Placer ses briques en Asie, pas en Europe

Après quelques années moroses, le marché immobilier reprend de la vigueur. Mais de manière inégale selon les régions...

Après quelques années moroses, le marché immobilier reprend de la vigueur. Il se développe cependant de manière inégale selon les régions. Urdang, une filiale de BNY Melon spécialisée dans ce secteur et ayant ses quartiers généraux à Philadelphie, affiche clairement sa préférence pour l’Asie, où le marché de la location se remet plus rapidement qu’ailleurs.

La filiale a ainsi placé ses fonds à concurrence de 40 % dans le continent asiatique, 40 % en Amérique du Nord et 20 % en Europe. En tête: Hong-Kong "super hot pour le moment", affirme Peter Zabierek, Portfolio Manager, Global Real Estate Securities. Les loyers y ont augmenté de 9,3 % au 1er trimestre 2010 et cette tendance devrait encore se poursuivre en 2010.

Le schéma est quelque peu différent dans le reste de la Chine où les investissements ralentissent. En cause: l’adoption par le gouvernement chinois de mesures destinées à enrayer une flambée des prix. "Pour l’instant, la Chine représente 5 % de notre porte-folio, confie Peter Zabierek. Nous la sous-évaluons, mais les business continuent à bien se porter et la demande est toujours présente."

Le ralentissement touche en outre davantage les grandes villes telles Shanghai ou Beijing, où une baisse des prix de 20 % est attendue, que celles de seconde importance, moins visées par les mesures gouvernementales.

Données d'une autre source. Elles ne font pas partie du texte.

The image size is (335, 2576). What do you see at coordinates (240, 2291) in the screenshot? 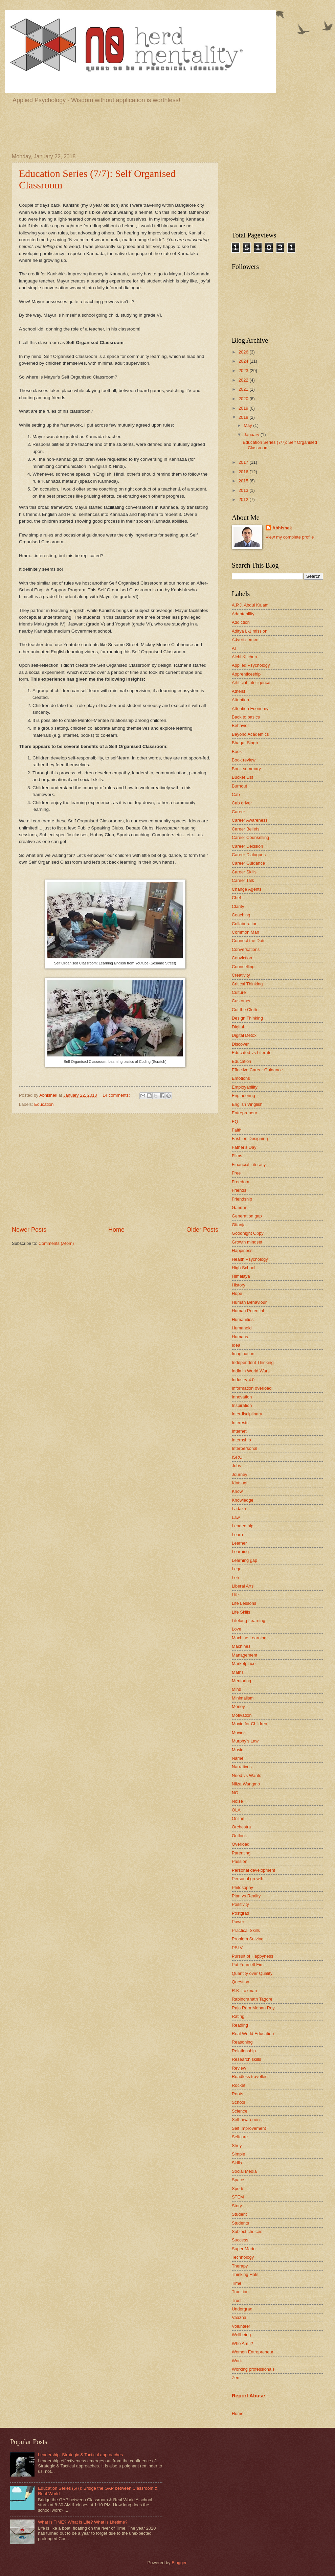
I see `Tradition` at bounding box center [240, 2291].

Après Hong-Kong vient Singapour. Les prix de l’immobilier privé y auraient augmenté de 5,2 % au deuxième trimestre 2010 et les nouvelles constructions se multiplient comme des champignons. On aurait ainsi bâti sur le seul premier trimestre 2010 autant d’immeubles que pendant toute l’année 2009. L’immobilier de bureau présente en outre des opportunités intéressantes avec une baisse des prix de 40 à 50 % par rapport au pic que la Cité Etat a connu précédemment.

Situation nettement moins positive au Japon où la reprise prendra encore un peu de temps avant de s’installer. Le taux d’inoccupation des immeubles de bureau a ainsi atteint les 9 % fin juin, soit plus que le pic d’août 2003 (8,6 %). La crainte de voir le pays du soleil levant suivre le pas de la Grèce ainsi qu’une situation économique, politique et fiscale incertaine freinent les investisseurs. A noter que Tokyo demeure relativement forte, contrairement au reste du Japon et que les appartements (condominium) s’en sortent mieux que les autres types de biens immobiliers.

Toujours de ce côté du globe terrestre, l’Australie affiche une forme excellente. A peine frappée par la crise économique, le pays voit son taux d’emploi continuer à croître ce qui est positif pour le marché de l’immobilier et l’économie dans son ensemble.

En Amérique du Nord, le Canada a particulièrement bien performé et, selon Urdang, cette tendance devrait se poursuivre. La récente augmentation des taux d’intérêt ne semble en outre pas avoir affecté le marché. Aux Etats-Unis, on voit des signes de reprise, même si la croissance reste lente. Le faible rendement des obligations d’Etat et des taux d’intérêt sur l’épargne bancaire, proches de zéro, pourraient néanmoins attirer les investisseurs vers l’immoAbilier. Selon Peter Zabierek, le marché américain devrait recouvrer plus rapidement que l’Européen.

 

L’Europe à la traîne

La situation n’est guère positive en Europe où les prix de l’immobilier de la location continuent leur descente. Exception: la City de Londres, qui après avoir vu ses prix diminuer drastiquement, enregistre depuis peu une augmentation. "L’immobilier de bureau dans la City, plus dépendante du seul secteur de la finance, avait fortement chuté pendant la crise, rappelle Alan Supple, Portfolio Manager. Les prix au mètre carré étaient passés de 70 à 40 livre sterling alors que dans le West end, ils ne baissaient que de 20 %. Aujourd’hui, et uniquement dans la City, ils remontent vers 50 livres et pour un bâtiment dont la construction sera finie l’année prochaine, ils avoisinent les 55 livre." Pour le reste, le marché de la location en Europe devrait continuer sa descente pendant un certain temps. Seuls pays d’intérêt pour le moment: la Suisse et la Suède.